Saturday, June 21, 2008

Is The Shack Emergent?

At the heart of this book is a portrayal of God’s immanence. Young pictures God the Father, as a friendly “very large black woman” named “Papa,” Jesus as a jean-wearing guy who clumsily drops the bowl of sauce and says, “true that,” and the spirit as a partially transparent Asian girl. All three talk in a friendly, familiar way with Mack. The endearing, sometimes almost mushy love these three exhibit is appealing from the standpoint of our relationship with God, and I think this aspect of God is biblical, even if exaggerated in this story.

Unfortunately, God’s transcendence, justice, authority, and truthfulness are lost in this portrayal.

Lack of transcendence

I was uncomfortable with the notion of this large woman representing the Father who, according to scripture, “dwells in unapproachable light, whom no man has seen or can see.” This is the same God who warned Moses that nobody can see God and live.
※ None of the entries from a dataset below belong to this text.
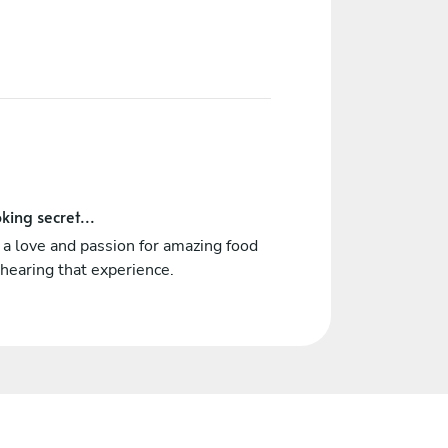
king secret...
a love and passion for amazing food
hearing that experience.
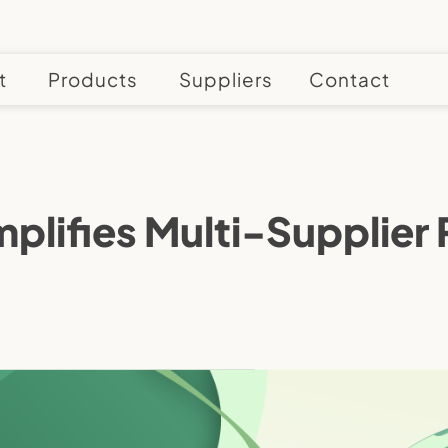
t
Products
Suppliers
Contact
plifies Multi-Supplier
Immanence is stressed in the Bible through Jesus and the Holy Spirit, but the Father always stands for pure transcendence.

In the Bible, people usually fall on their face when confronted by God. Paul was blind for three days—and these encounters only involved the Son. In The Shack, the relatively irreverent Mac repeatedly throws caustic charges at God the Father:

“How can you say that with all the pain in this world, all the wars and disasters that destroy thousands?”
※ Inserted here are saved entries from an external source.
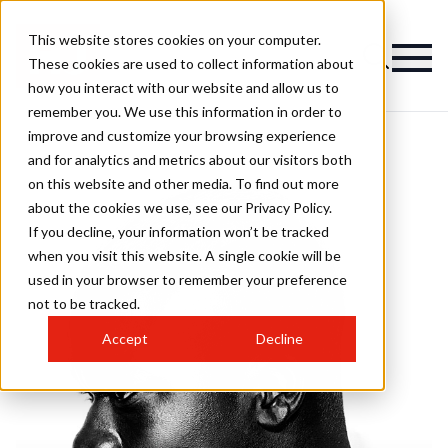
This website stores cookies on your computer.
These cookies are used to collect information about
how you interact with our website and allow us to
remember you. We use this information in order to
improve and customize your browsing experience
and for analytics and metrics about our visitors both
on this website and other media. To find out more
about the cookies we use, see our Privacy Policy.
If you decline, your information won’t be tracked
when you visit this website. A single cookie will be
used in your browser to remember your preference
not to be tracked.
Accept
Decline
“But the cost!... It all sounds like the end justifies the means, that to get what you want you will go to any length, even if it costs the lives of billions of people.” 125

One’s credulity is stretched constantly by the plot anyway, but I found my credulity reaching the breaking point with this picture of a man challenging God the Father’s legitimacy and fairness to his face. No sufficient answer is given—Papa just gives smiling assurances that it all works out for love.

Lack of justice

The justice of God completely disappears in Young’s portrayal. And for this reason alone, I’m not surprised the book is popular with emergent thinkers. I think this is a major theme in emergent theology—they have virtually eliminated justice as an attribute of God. One emergent book after another heaps scorn on any portrayal of God as one who promises death to sinners.

This is why so many emergent thinkers have been questioning the penal substitution understanding of the cross of Christ. McLaren and Chalke are completely baffled as to why God would find it necessary to inflict pain on his son. They have both referred to this idea as “cosmic child abuse.” If God wants to forgive sin, they wonder, why doesn’t he just do it? That question makes sense for a human, or a God without the attribute of justice. The emergent god is way too nice to do anything like judging people in hell. An all-loving God unconcerned with righteousness and justice would never do something mean like that.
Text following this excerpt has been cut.